Her mom thinks it may have been because of the ear surgery Elly underwent earlier this month, and perhaps her memory of the discomfort and ear pressure she endured during the plane's descent into Florida. For whatever reason, when they got on the plane, Elly started to cry and wouldn't stop. Nor would she sit down - she plopped herself down on the floor in front of her seat and proceeded to throw a temper tantrum.
"I was trying to console her and the stewardess came over and said, `Did you buy that seat for her?' remembers Ms. Kulesza, 31, who is four months pregnant. "I said yes, and she told me my daughter needs to sit in it. I told her I was trying."
Moments later, an AirTran Airways employee armed with a walkie-talkie addressed Mr. Kulesza.
"Sir, you need to get her under control," she said.
"We're trying," Mr. Kulesza noted.
The passengers, meanwhile, were quite understanding and one of them offered the toddler a lollipop, which she rejected. Then the walkie-talkie woman returned to the Kuleszas' aisle and displayed the raw tact and diplomacy of Donald Trump.
"Sir, you need to get off the plane," she announced.
"What?" a stunned Mr. Kulesza asked. "Are you serious?"
"Sir, you need to get off the plane now."
They got off the plane, while their luggage and car seat flew on to Boston. In the terminal they were directed to an AirTran supervisor, who told the couple that the stewardess was uncomfortable "because you have an unruly child who struck a woman on board."
Mr. Kulesza was incredulous. "That was her mother," he explained. "She hit her on the arm. Lady, this is a 3-year-old child we're talking about."
"Sir, we don't differentiate between 3 and 33," the AirTran supervisor replied. Mr. Kulesza said the woman proceeded to lecture him about child discipline, and how she would never tolerate her children behaving in such a manner, at which point Mr. Kulesza said, "You really need to stop talking now."
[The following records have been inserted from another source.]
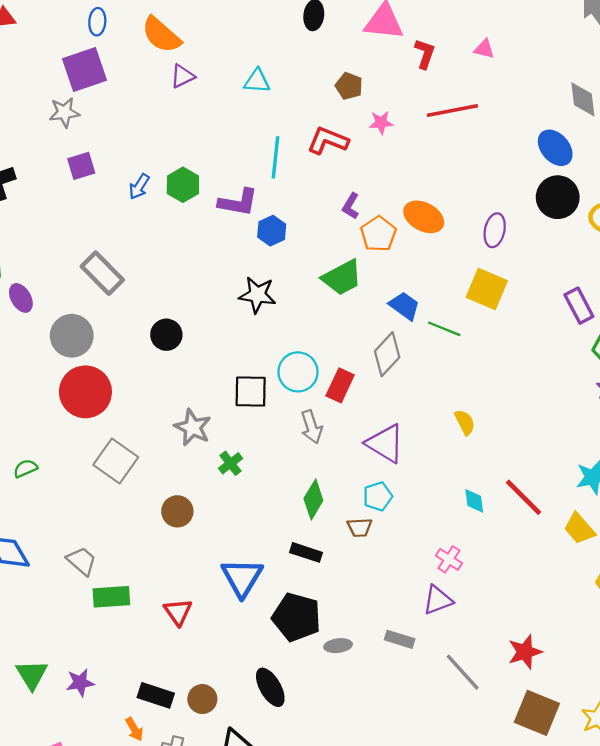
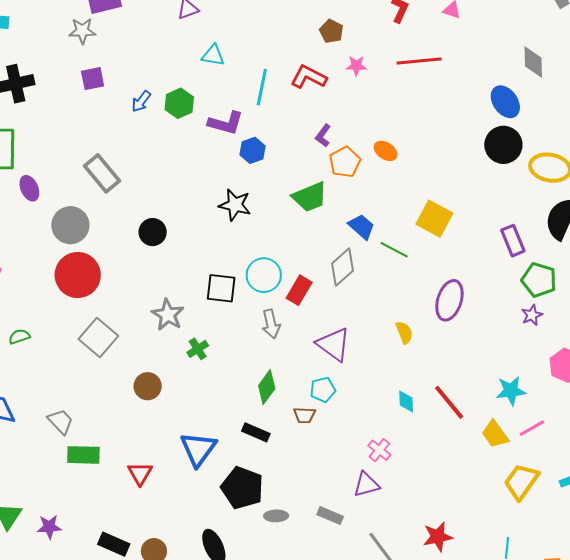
cyan triangle: (257, 81) -> (213, 55), moved
orange ellipse: (424, 217) -> (386, 151), size x0.7
purple ellipse: (495, 230) -> (449, 300), moved, size x1.4

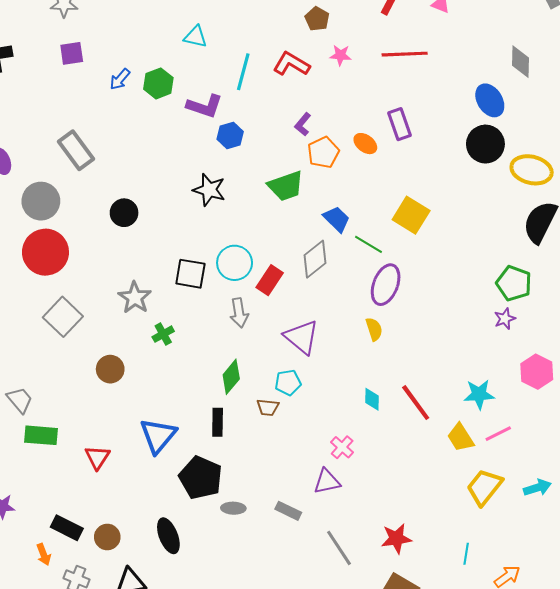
purple rectangle: (513, 241) -> (400, 124), moved
purple ellipse: (449, 300) -> (386, 285), moved
black rectangle: (256, 432) -> (218, 422), turned 64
The couple were also told that, since they had been ejected from the plane, they were banned from flying with AirTran for 24 hours. So they were forced to return to Bonita Springs for the night, and Mr. Kulesza missed a 16-hour work shift, and the next day they returned to the airport and can surely be forgiven if they fed their daughter enough Children's Benadryl to fell a stallion. I exaggerate, perhaps, but it's certainly what I would have done. In any case, Elly slept through the return flight home.
The incident has sparked varied responses from those who heard the story. While many people - mostly parents - sympathize with the Kuleszas, others are less inclined. For example, when I related the tale to an unnamed colleague and asked if he had ever heard of an airline bouncing a child from a flight he said, "No, but I'm all for it. Couldn't they have checked her with the baggage?"
This colleague, as it happens, has no kids.
AirTran, meanwhile, has apparently had a change of heart. After the airline received a phone call Thursday from yours truly, an AirTran customer service rep called the Kuleszas, apologized profusely for the incident and refunded them the $595 cost of their tickets.
"We do believe the situation could have been handled differently," said AirTran spokeswoman Judy Graham-Weaver. "We will use this case as a means to train our agents on dealing with this type of situation on our flights ... While there are FAA regulations that mandate all passengers have to be securely fastened in their seat belts before a plane can depart, we need to work with our customers in situations like this to help them - and that is what we will focus on."
Ms. Kulesza is appreciative of the response, but believes she could have calmed her daughter down, if given the chance.
"It wasn't like she had a bomb strapped to her waist," she noted.
AirTran also extended another offer to the Kuleszas - free airline tickets to the destination of their choosing. The offer has been declined.
"I said I appreciated it, but I told them not to bother," Ms. Kulesza said. "We won't ever be flying with that airline again."